By this time I had been encouraged to such faith in myself in the
matter of girls that I was quite certain I would marry my
employer's daughter. There wasn't a doubt of it. All the little
boys in the myths did it as soon as they were old enough.

So I bade farewell for ever to the adventure-path, and went out to
the power plant of one of our Oakland street railways. I saw the
superintendent himself, in a private office so fine that it almost
stunned me. But I talked straight up. I told him I wanted to
become a practical electrician, that I was unafraid of work, that
I was used to hard work, and that all he had to do was look at me
to see I was fit and strong.
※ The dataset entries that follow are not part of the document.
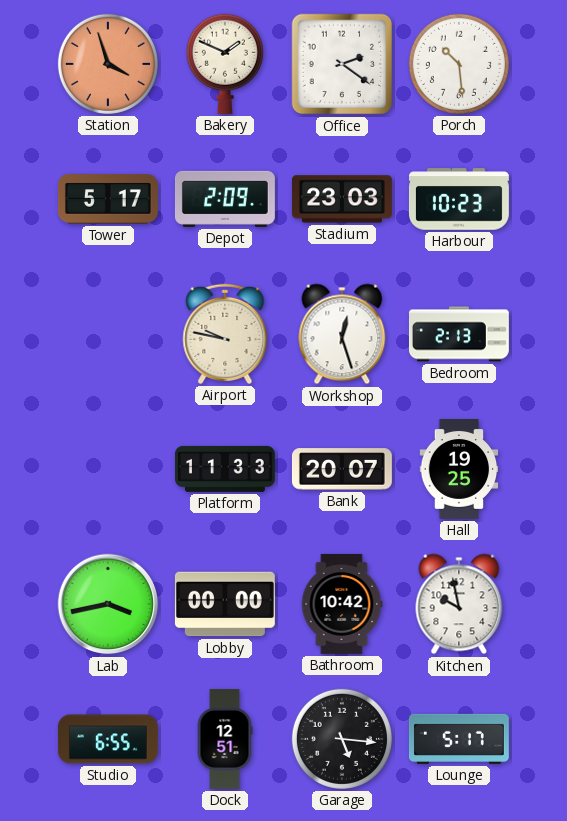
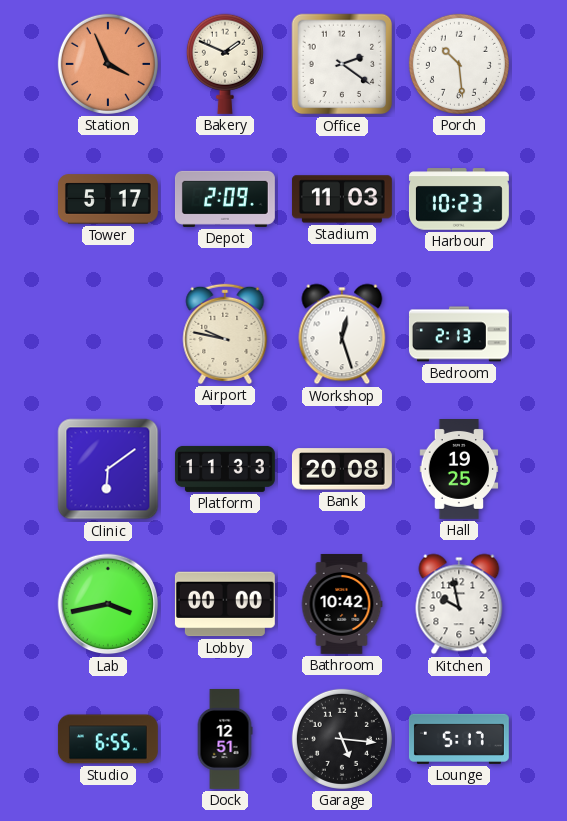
Station: 3:57 -> 3:56
Stadium: 23:03 -> 11:03
Clinic: none -> 6:09
Bank: 20:07 -> 20:08
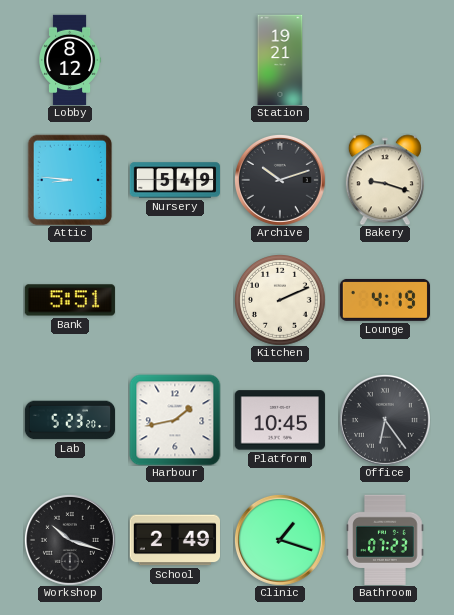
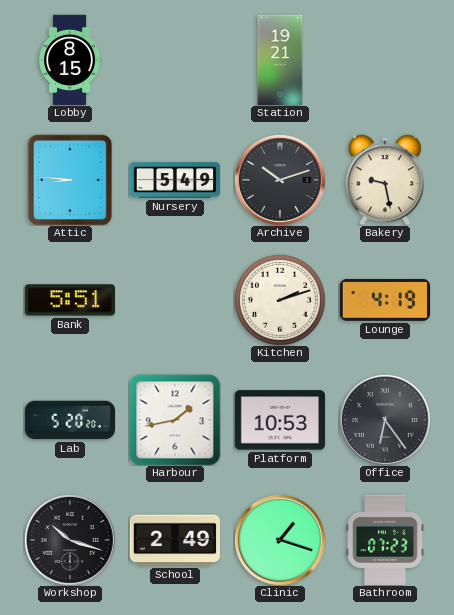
Lobby: 8:12 -> 8:15
Bakery: 9:18 -> 9:28
Kitchen: 2:11 -> 2:12
Lab: 5:23 -> 5:20
Platform: 10:45 -> 10:53
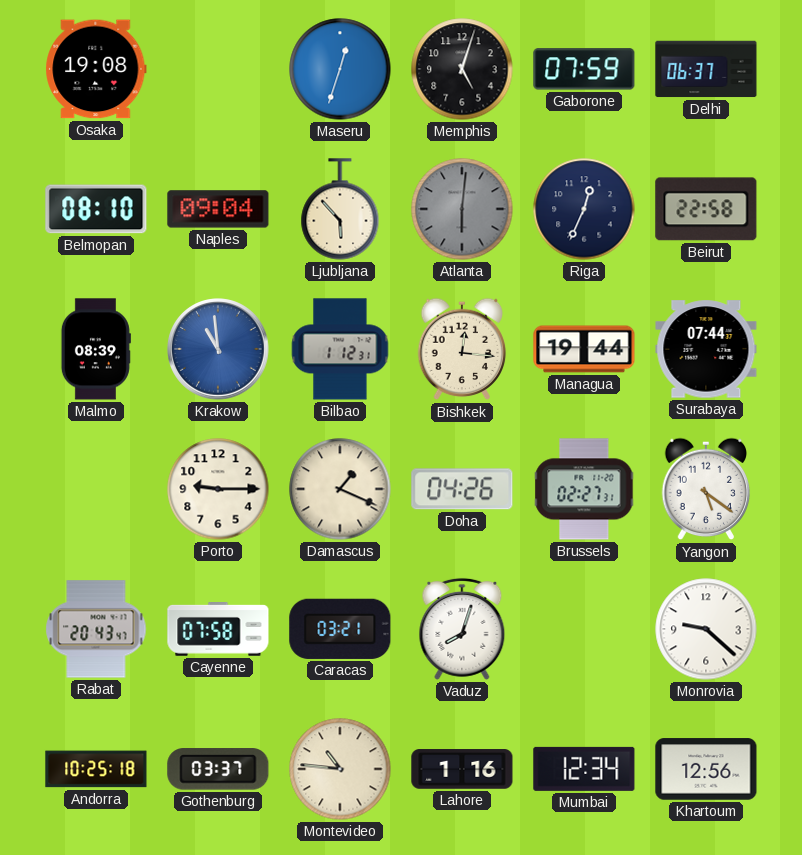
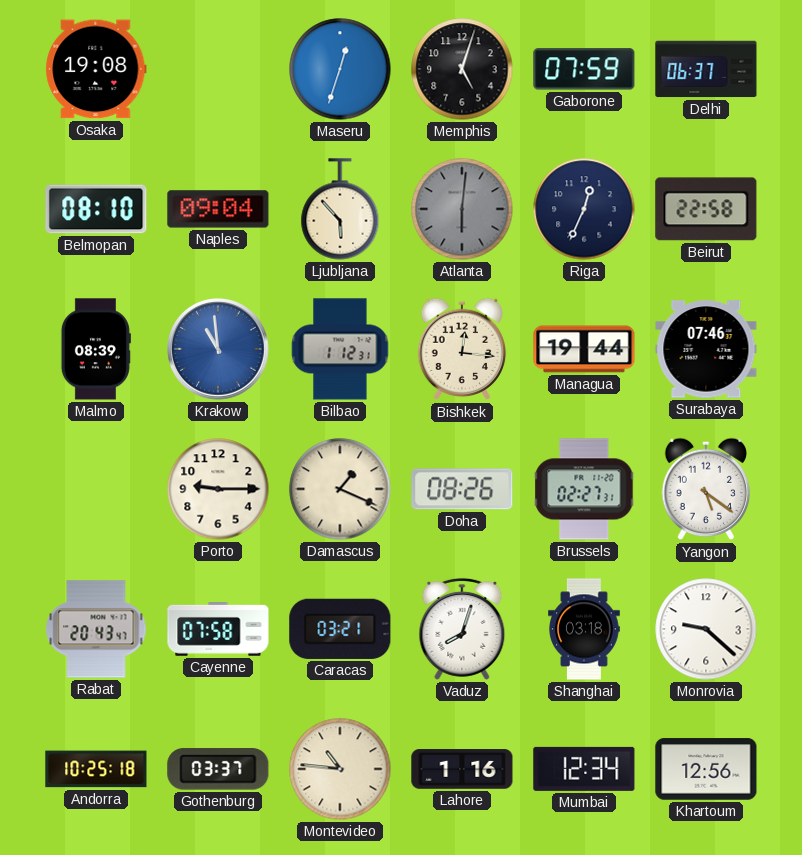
Surabaya: 07:44 -> 07:46
Doha: 04:26 -> 08:26
Shanghai: none -> 03:18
I told him that I wanted to begin
right at the bottom and work up, that I wanted to devote my life
to this one occupation and this one employment.

The superintendent beamed as he listened. He told me that I was
the right stuff for success, and that he believed in encouraging
American youth that wanted to rise. Why, employers were always on
the lookout for young fellows like me, and alas, they found them
all too rarely. My ambition was fine and worthy, and he would see
to it that I got my chance. (And as I listened with swelling
heart, I wondered if it was his daughter I was to marry.)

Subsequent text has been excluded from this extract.